I'm a visiting researcher at Meta FAIR and a final-year Ph.D. at NYU CILVR, where I'm co-advised by Rob Fergus and Lerrel Pinto, and supported by the NSF GRFP and a scholarship from Google DeepMind.
My research focuses on the intersection of scaling and imitation/reinforcement learning for long & open-ended agent tasks. I'm especially interested in training sandboxes and modeling recipes that can enable LMs & VLMs to solve and/or provide assistance on tasks that take humans 10-1000s of hours to complete.
Previously, as a research scientist intern, I worked on agent RL for production MoE LLMs (Meta Llama Team), efficient distillation algorithms for Phi models (Microsoft), and neural nets for solving PDEs (Google Research). Before that, I did my undergrad in mathematics and computer science at MIT, during which I was exceptionally lucky to be mentored by Kelsey R. Allen and Josh Tenenbaum.

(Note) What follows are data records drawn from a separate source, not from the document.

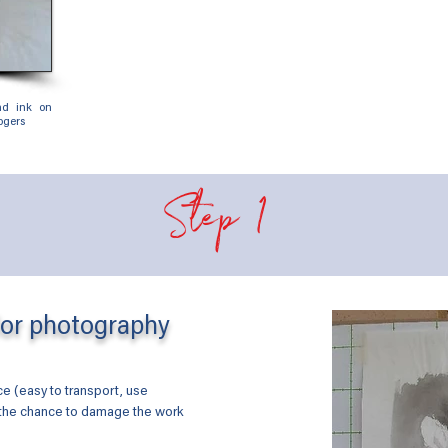
and ink on
gers
Step 1
for photography
ace (easy to transport, use
 the chance to damage the work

Once upon a time, I was a design assistant to the director of the Exhibitions Lab of the American Museum of Natural History.

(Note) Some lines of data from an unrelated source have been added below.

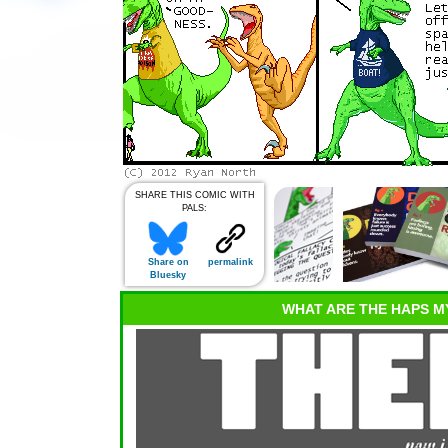
SHARE THIS COMIC WITH
PALS:
Share on
permalink
Bluesky
WHAT ARE THE HAPS M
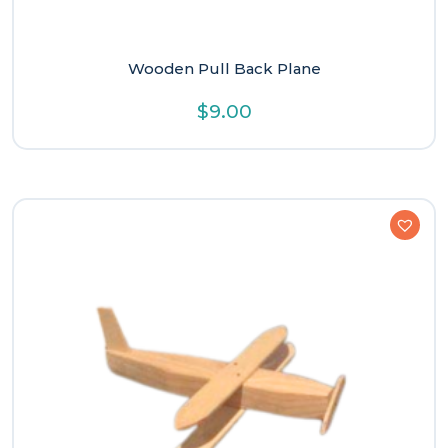
Wooden Pull Back Plane
$
9.00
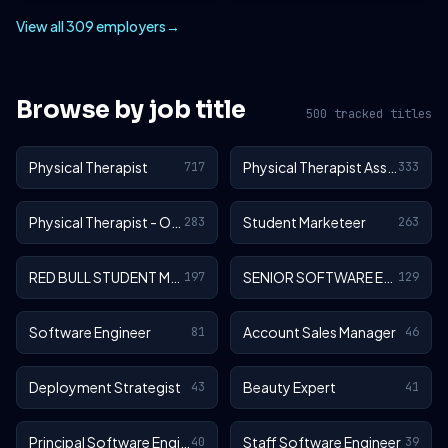
View all 309 employers
→
Browse by job title
500 tracked titles
Physical Therapist
Physical Therapist Assistant
717
333
Physical Therapist - Outpatient
Student Marketeer
283
263
RED BULL STUDENT MARKETEER
SENIOR SOFTWARE ENGINEER
197
129
Software Engineer
Account Sales Manager
81
46
Deployment Strategist
Beauty Expert
43
41
Principal Software Engineer
Staff Software Engineer
40
39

You can reach me at up2021 [at] nyu.edu.
LLMs are becoming increasingly capable agents. I'm interested in the data, algorithms, and environments that will enable models to autonomously complete and/or collaborate with humans on tasks that lie at the "edge of simulation," e.g. solving open problems in mathematics, developing maintainable & reliable software, or ascending in NetHack.
Unlike question-answering and short-horizon tool-use, it is difficult (and in some cases, impossible) to collect demonstration data or train models with "vanilla" online RL for such tasks.